____ SOURCE MATERIAL

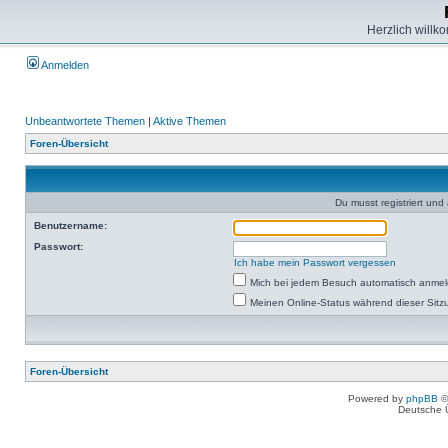
Herzlich willk
Anmelden
Unbeantwortete Themen
|
Aktive Themen
Foren-Übersicht
Du musst registriert un
Benutzername:
Passwort:
Ich habe mein Passwort vergessen
Mich bei jedem Besuch automatisch anme
Meinen Online-Status während dieser Sitz
Foren-Übersicht
Powered by
phpBB
©
Deutsche 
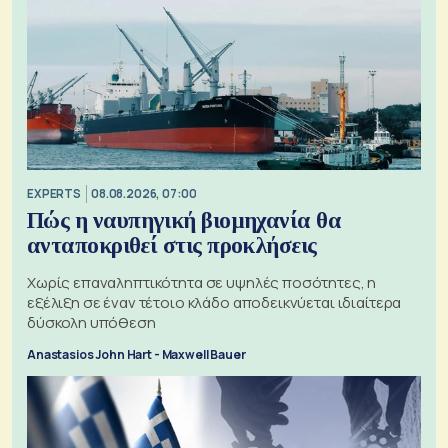
EXPERTS
08.08.2026, 07:00
Πώς η ναυπηγική βιομηχανία θα
ανταποκριθεί στις προκλήσεις
Χωρίς επαναληπτικότητα σε υψηλές ποσότητες, η
εξέλιξη σε έναν τέτοιο κλάδο αποδεικνύεται ιδιαίτερα
δύσκολη υπόθεση
Anastasios John Hart - Maxwell Bauer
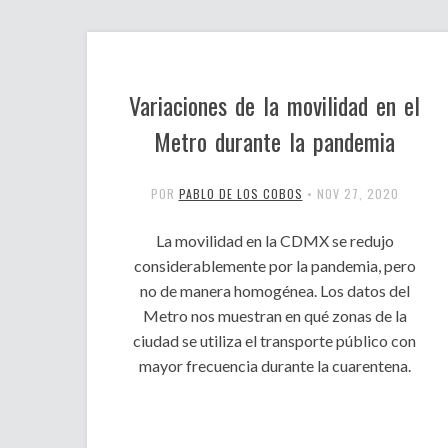
Variaciones de la movilidad en el
Metro durante la pandemia
POR
PABLO DE LOS COBOS
•
NOV 27, 2020
La movilidad en la CDMX se redujo
considerablemente por la pandemia, pero
no de manera homogénea. Los datos del
Metro nos muestran en qué zonas de la
ciudad se utiliza el transporte público con
mayor frecuencia durante la cuarentena.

________

> EXERCISE DETAILS: Count each line above that has the word "movilidad" in it, and write down nothing but the total.

> SOLVED PROBLEM: 2